Or maybe not. Blumlein asks: “What time am I? Is it 9:00, or quarter to midnight? Early or late? The beginning, or the end?”

10 Responses to “At Loose Ends”

  1. Marshall Bolton Says:

    Lighten up Rudy.

    You seem dangerously depressed…..

    Not good.

    Start that damn book….and get that clock ticking again.

  2. Suhail Rafidi Says:

    The stone whale speaks to me!

  3. Pat Says:

    always love your photos!

  4. Rudy Says:

    Thanks, Suhail and Pat. And thanks, Marshall, for your note of concern. I might not actually be as depressed as I make myself sound. Writing things like this post is one of my standard tools for cheering myself up. The more I kvetch, the better I feel.

    But, yes, this post is a fairly down one, even by my standards. Rereading it is a way to assess where I’m at. Not so much by the things I deliberately say, as by the asides.

    Regarding “starting the damn novel,” something to keep in mind, is that I tend not to be able to actually start an impending novel until I work myself into a truly epic state of fear and trembling over my ability to write at all.

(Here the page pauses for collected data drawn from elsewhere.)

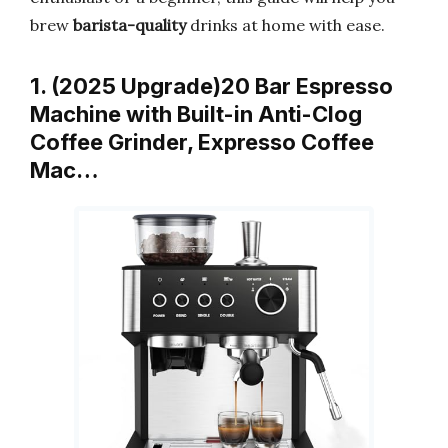
brew
barista-quality
drinks at home with ease.
1. (2025 Upgrade)20 Bar Espresso
Machine with Built-in Anti-Clog
Coffee Grinder, Expresso Coffee
Mac…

    I’ll get there yet. And for now, I really am having some fun with revising my Journals. A moving synopsis of my whole panoply of moods. I’m in the library right now, matter of fact, revising the journal entries of summer, 2005. Revising a journal is kind of an odd process. Editing your own memories. Making them better, or more dramatic or, in any case, more concise.

    Two oher gambits I use when my mood gets grim are to go on hefty bicycle rides, and to work on a painting. I’m hoping to set brush to canvas later this afternoon. And maybe a good bicycle ride tomorrow morning.

  5. Faustin Says:

    As usual, I am enchanted. Thanks for sharing, and on and on. You are consistently entertaining and so on and on. I notice that I have missed a few books here and there. I need to fatten up the collection. Carry on and on and on.
    With unconditional admiration and love,
    Anyhow, Anywhen, Anywhere

  6. Steve H Says:

    Love the painting, which would fit nicely in this collection: http://www.thepoke.co.uk/2014/08/05/13-junk-shop-paintings-made-brilliant/

  7. geebert Says:

    I hear ya on the “working oneself in to an epic fear” before starting a project. Got a couple of those on my desk now… and they aren’t even “ART” like your writing. Keep on keeping on and respect your process. It’s all part of it. Love you, miss you! g

  8. Steve H Says:

    Like a rising pluton, the book will emerge in a burst of magma when it is ready. Possibly it will set fire to everything nearby and cause an earthquake. Don’t worry about it until it hatches; remember, a court order can’t make a hen lay an egg. BTW I sent you a link about a guy who paints over thrift store pictures like you did the Kinkade.

  9. Rudy Says:

    Thanks, Steve and Geebert.

    Right now I’m taking a break from prospecting for a new SF novel, and I’m working on my mammoth Journals 1990-2015 project; I hope to be winding that up this winter.

    Re painting on top of thrift store canvases (not that Thomas Kinkade collectors view him as thrift store art!), I don’t think I received your link, Steve. But you may have been thinking of my friend and fellow SubGenius, Paul Mavrides, who had a successful show of paintings of this type at the Steven Wolf gallery in SF early in 2014.

    Paul’s show with link: “Art Work Makes You Free.”

  10. Steve H Says:

    Rudy, it’s in a comment being held for moderation. I guess it was immoderate?